Alcune domande per la riflessione personale e il confronto
Riprendiamo la lettura del brano evangelico e fermiamoci guardando alla nostra realtà. Non è forse la situazione largamente riscontrabile ai nostri giorni? Non capita anche a molti di noi lasciarsi totalmente assorbire dalle preoccupazioni e impegni quotidiani, simboleggiati dal “mangiare e bere”, dalle cose effimere, da non aver tempo per l’oltre proprio dell’uomo/donna e, quel che è peggio, da essersi talmente addormentati da non percepirne il valore, da non avvertirne il bisogno? Quale ponte di speranza nella nostra vita? O ci piace fasciare e tenerci il nostro pensiero perché non ci crediamo?
L’avvento è momento favorevole per guardarci attorno, per guardarci dentro, per rivedere le nostre scelte, i nostri stili di vita alla luce della Parola di Dio. Quale è il nostro modo di aspettare la venuta di Gesù?

Pregare
Di fronte a Dio che viene incontro a noi non possiamo che esultare.
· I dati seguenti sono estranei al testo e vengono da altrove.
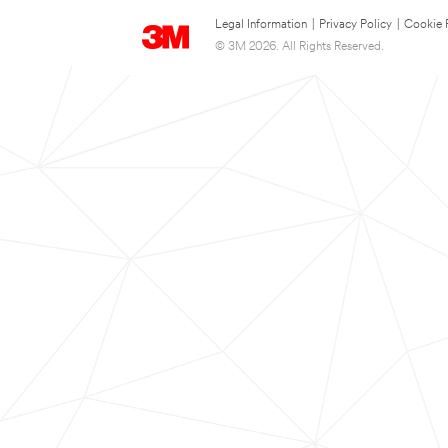
Legal Information
|
Privacy Policy
|
Cookie 
© 3M 2026. All Rights Reserved.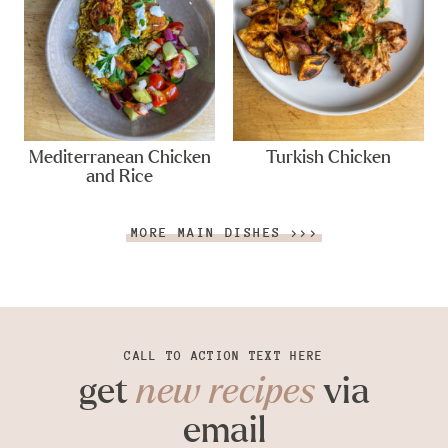
Mediterranean Chicken
Turkish Chicken
and Rice
MORE MAIN DISHES >>>
CALL TO ACTION TEXT HERE
get
new recipes
via
email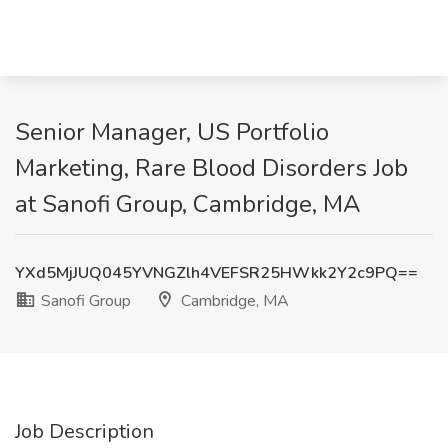
Senior Manager, US Portfolio
Marketing, Rare Blood Disorders Job
at Sanofi Group, Cambridge, MA
YXd5MjJUQ045YVNGZlh4VEFSR25HWkk2Y2c9PQ==
Sanofi Group
Cambridge, MA
Job Description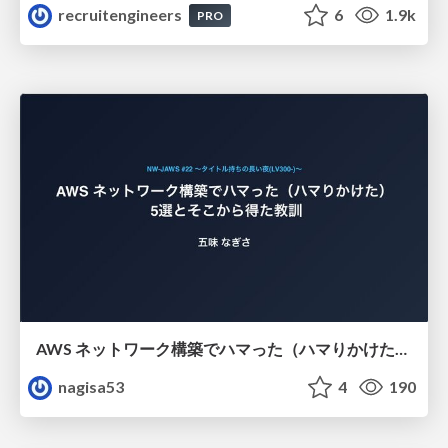
recruitengineers
6
1.9k
PRO
AWS ネットワーク構築でハマった（ハマりかけた） 5選とそこから得た教訓
nagisa53
4
190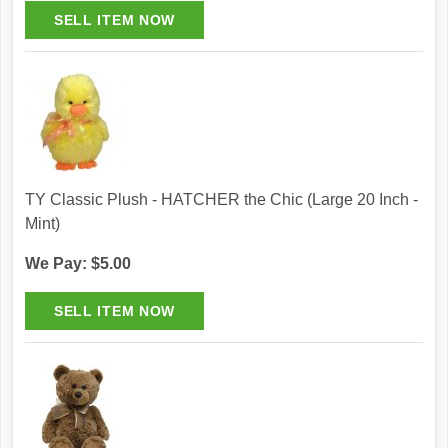
TY Classic Plush - HATCHER the Chic (Large 20 Inch -
Mint)
We Pay: $5.00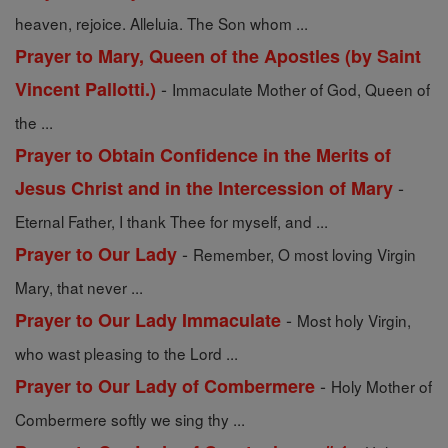
heaven, rejoice. Alleluia. The Son whom ...
Prayer to Mary, Queen of the Apostles (by Saint
-
Vincent Pallotti.)
Immaculate Mother of God, Queen of
the ...
Prayer to Obtain Confidence in the Merits of
-
Jesus Christ and in the Intercession of Mary
Eternal Father, I thank Thee for myself, and ...
-
Prayer to Our Lady
Remember, O most loving Virgin
Mary, that never ...
-
Prayer to Our Lady Immaculate
Most holy Virgin,
who wast pleasing to the Lord ...
-
Prayer to Our Lady of Combermere
Holy Mother of
Combermere softly we sing thy ...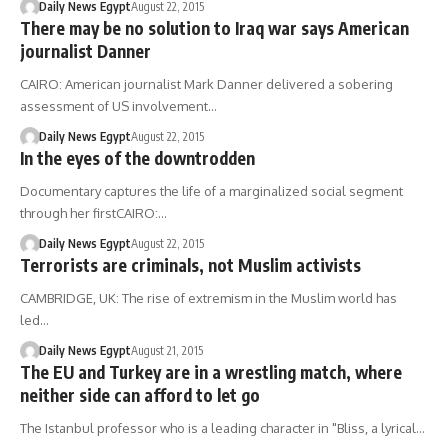
Daily News Egypt
August 22, 2015
There may be no solution to Iraq war says American
journalist Danner
CAIRO: American journalist Mark Danner delivered a sobering
assessment of US involvement…
Daily News Egypt
August 22, 2015
In the eyes of the downtrodden
Documentary captures the life of a marginalized social segment
through her firstCAIRO:…
Daily News Egypt
August 22, 2015
Terrorists are criminals, not Muslim activists
CAMBRIDGE, UK: The rise of extremism in the Muslim world has
led…
Daily News Egypt
August 21, 2015
The EU and Turkey are in a wrestling match, where
neither side can afford to let go
The Istanbul professor who is a leading character in "Bliss, a lyrical…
Per questo insieme al Salmista rispondiamo col cuore gioioso al Signore (Sal 121):

Quale gioia, quando mi dissero:
«Andremo alla casa del Signore!».
Già sono fermi i nostri piedi
alle tue porte, Gerusalemme!

È là che salgono le tribù,
le tribù del Signore,
secondo la legge d’Israele,
per lodare il nome del Signore.
Là sono posti i troni del giudizio,
i troni della casa di Davide.

Chiedete pace per Gerusalemme:
vivano sicuri quelli che ti amano;
sia pace nelle tue mura,
sicurezza nei tuoi palazzi.

Per i miei fratelli e i miei amici
io dirò: «Su di te sia pace!».
Per la casa del Signore nostro Dio,
chiederò per te il bene.

Contemplare-agire
Interiorizziamo il significato profondo dell’Avvento e accogliamo nella vita di tutti i giorni il monito che ci viene dalla Dottrina degli Apostoli: Vigilate sulla vostra vita: che le vostre lampade non si spengano e non si sciolgano le cinture dai vostri fianchi. State pronti, perché non sapete l’ora in cui nostro Signore verrà. Radunatevi frequentemente, per cercare insieme ciò che più conta per le vostre anime; a che cosa vi gioverà il tempo vissuto nella fede, se, all’ultimo momento, non sarete trovati fedeli? (Dalla Didaché).